Friday, September 11, 2015

Super Rabbi: Israel Krizner

Who knew?

10 American Rabbis You Haven’t Heard Of, But Should includes Austrian School economist Israel Kirzner, who studied under the great economist Ludwig von Mises, at New York University.

Yair Rosenberg, who put the list together. writes at Tablet:
Israel Kirzner
  Bnei Yehuda Congregation
 | Brooklyn, N.Y.
A synagogue rabbi and Nobel finalist 


Last year, the financial news agency Thomson-Reuters released itspredictions for the Nobel Prize in economics. The shortlist included five professors, hailing from places like Harvard, Brown, New York University, and Stanford.
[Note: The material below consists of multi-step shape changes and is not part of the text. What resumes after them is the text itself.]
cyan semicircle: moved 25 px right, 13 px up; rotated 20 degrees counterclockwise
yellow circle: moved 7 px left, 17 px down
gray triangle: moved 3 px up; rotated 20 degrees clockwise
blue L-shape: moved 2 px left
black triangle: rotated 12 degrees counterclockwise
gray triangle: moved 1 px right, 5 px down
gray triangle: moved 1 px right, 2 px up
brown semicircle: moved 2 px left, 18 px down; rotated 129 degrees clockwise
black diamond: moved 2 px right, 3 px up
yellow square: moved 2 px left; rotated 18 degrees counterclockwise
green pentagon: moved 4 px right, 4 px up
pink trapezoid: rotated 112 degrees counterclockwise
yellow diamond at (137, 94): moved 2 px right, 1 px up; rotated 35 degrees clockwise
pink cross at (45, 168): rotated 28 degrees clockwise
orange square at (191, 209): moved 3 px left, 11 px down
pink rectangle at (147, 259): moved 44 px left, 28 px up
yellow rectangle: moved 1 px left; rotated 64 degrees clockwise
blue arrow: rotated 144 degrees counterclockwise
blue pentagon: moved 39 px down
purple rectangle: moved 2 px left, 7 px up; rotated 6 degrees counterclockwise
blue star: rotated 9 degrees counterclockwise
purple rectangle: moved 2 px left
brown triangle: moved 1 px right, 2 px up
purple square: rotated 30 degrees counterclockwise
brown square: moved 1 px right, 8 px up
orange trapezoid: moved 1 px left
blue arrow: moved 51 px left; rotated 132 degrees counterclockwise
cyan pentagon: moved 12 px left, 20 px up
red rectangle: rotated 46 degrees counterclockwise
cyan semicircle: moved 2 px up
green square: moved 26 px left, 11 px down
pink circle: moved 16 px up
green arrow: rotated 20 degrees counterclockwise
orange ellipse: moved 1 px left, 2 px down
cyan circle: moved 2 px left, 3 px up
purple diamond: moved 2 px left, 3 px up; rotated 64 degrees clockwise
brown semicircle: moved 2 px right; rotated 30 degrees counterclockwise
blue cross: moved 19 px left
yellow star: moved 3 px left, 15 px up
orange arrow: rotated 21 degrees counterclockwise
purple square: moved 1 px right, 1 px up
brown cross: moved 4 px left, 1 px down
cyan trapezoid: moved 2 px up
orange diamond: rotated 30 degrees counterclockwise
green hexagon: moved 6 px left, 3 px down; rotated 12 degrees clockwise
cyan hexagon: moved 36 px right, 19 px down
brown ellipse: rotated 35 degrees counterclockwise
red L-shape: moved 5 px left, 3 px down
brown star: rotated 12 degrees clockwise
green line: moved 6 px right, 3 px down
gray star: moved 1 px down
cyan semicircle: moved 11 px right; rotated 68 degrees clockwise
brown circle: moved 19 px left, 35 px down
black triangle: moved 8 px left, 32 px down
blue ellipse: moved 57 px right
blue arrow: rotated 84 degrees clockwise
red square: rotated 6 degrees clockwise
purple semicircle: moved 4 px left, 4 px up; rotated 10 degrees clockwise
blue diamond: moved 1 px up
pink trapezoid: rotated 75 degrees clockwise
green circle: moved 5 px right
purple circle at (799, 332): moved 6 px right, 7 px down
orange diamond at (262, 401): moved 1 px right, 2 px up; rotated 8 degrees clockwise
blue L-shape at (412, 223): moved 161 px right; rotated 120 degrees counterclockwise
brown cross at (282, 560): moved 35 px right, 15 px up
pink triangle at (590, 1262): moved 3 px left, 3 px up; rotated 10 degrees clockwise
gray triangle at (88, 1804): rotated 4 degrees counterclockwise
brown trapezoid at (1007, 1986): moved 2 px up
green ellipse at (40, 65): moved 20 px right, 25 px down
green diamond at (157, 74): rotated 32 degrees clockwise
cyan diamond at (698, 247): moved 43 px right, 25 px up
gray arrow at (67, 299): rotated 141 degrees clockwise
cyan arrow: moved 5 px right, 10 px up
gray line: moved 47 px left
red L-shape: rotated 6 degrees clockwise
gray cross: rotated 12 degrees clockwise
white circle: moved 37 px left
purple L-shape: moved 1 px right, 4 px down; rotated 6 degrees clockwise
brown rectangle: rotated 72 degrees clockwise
One of them, Israel Kirzner, also happened to be an Orthodox rabbi. 
Born in 1930 in London, Kirzner lived and studied in South Africa before attending Brooklyn College in New York. He received his PhD from NYU in 1957 and has taught there ever since, publishing 11 books, scores of articles, and becoming one of the world’s leading scholars in the Austrian school of economics. By 2005, he was already being tipped for the Nobel, though he has yet to receive it.
Kirzner’s academic career is only part of the story, however. While attending school in New York, he also received rabbinic ordination and became a close student of the ultra-Orthodox sage Rabbi Isaac Hutner, dean of Yeshivat Chaim Berlin. Kirzner is credited as the collator of the source materials cited in Hutner’s most famous work, Pahad Yitzhak. And today, Kirzner serves as the rabbi of Bnei Yehuda Congregation in Brooklyn.